俺も今は経営者だ。相談には乗るがそんな探偵みたいな事はできない。


 『悪いけど、力にはなれないな。警察に任せなさい』


 「そんな!?」 ミヤビが勢いよく立ち上がる。


 『まあまあ、落ち着いて。やれる範囲で力になるから……』



 ドスドスドス…  ドスドスドス……  

 

 多人数の足音が外から近づいてくる。ボロいビルなのでよく聞こえる。


 ミヤビがなんか騒いでいるが、俺にはこんな古ビルに似合わない多人数の来客の方が気になっていた。なんか妙な気配だな。

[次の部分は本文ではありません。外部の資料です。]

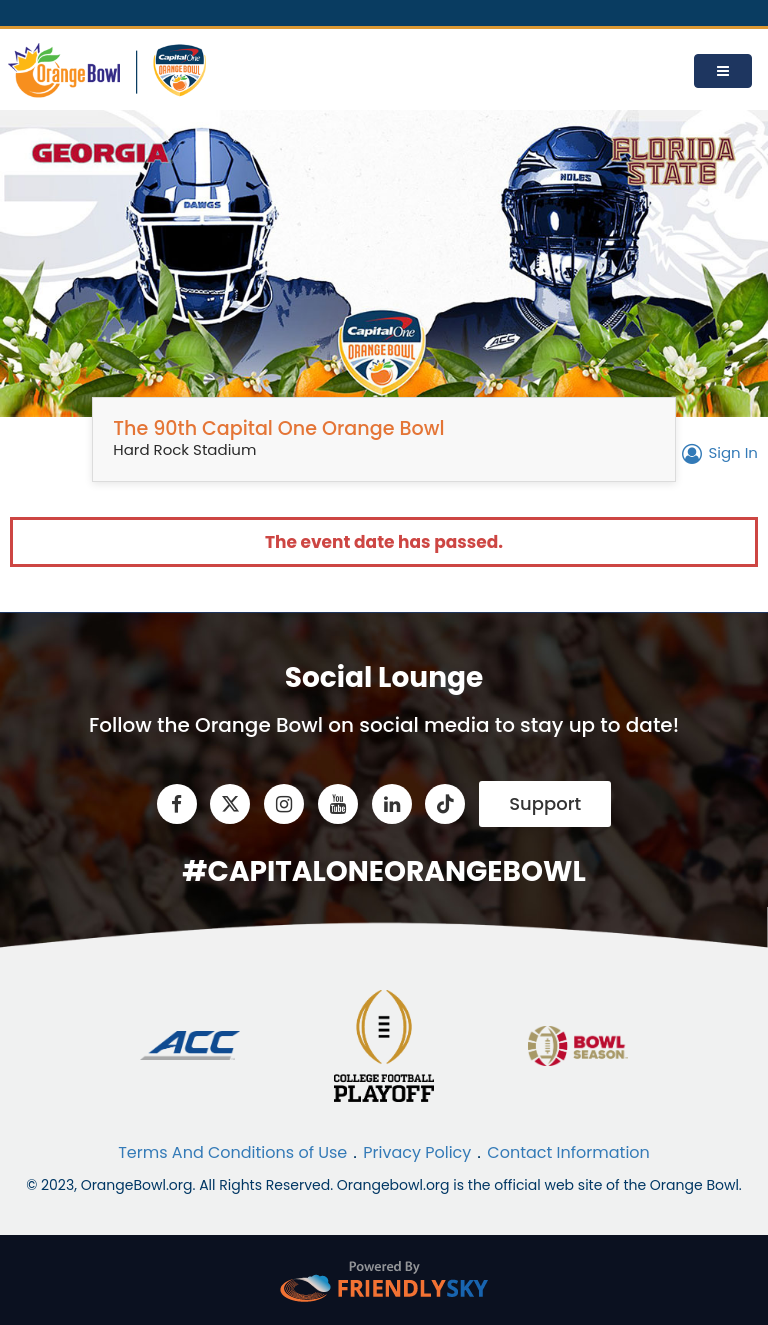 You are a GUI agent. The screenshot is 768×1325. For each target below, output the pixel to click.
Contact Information (568, 1152)
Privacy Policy (417, 1152)
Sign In (717, 452)
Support (545, 803)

 ガチャッ! チリチリチリーン!  ドアベルが勢いよく鳴る。


 「おい!誰かいるかー!!」

玄関から荒々しい怒鳴り声が聞こえる。 明らかに普通の客じゃない。


 『ミヤビ……尾行つけられたのか?』


 「へ? つけ……? 何?」


 警察に通報が昨日。ツチヤに相談したのが今日の昼。 ……うーん。

わからん。どんな連中だ?なんにせよここでは袋のねずみだ。


 『おそらくお前は追われてる。俺が玄関で対応するからお前は玄関には来るな。

俺が適当に誤魔化しているうちに通路を出て非常口から逃げろ』


 ミヤビは黙って状況を飲み込もうとしている。まだ把握できていない感じだ。

とにかく対応が遅れたら取り返しがつかなくなる。俺は立ち上がって言う。

 

 『とにかく今日のところはもう帰れ。非常口からだぞ。良いな?』


 ポカンとしているミヤビをおいて出る。ツチヤ弟の見立て通り、俺は地域密着型の仕事をしているため、この地元のいろんな組織の人間に顔くらいは通っている。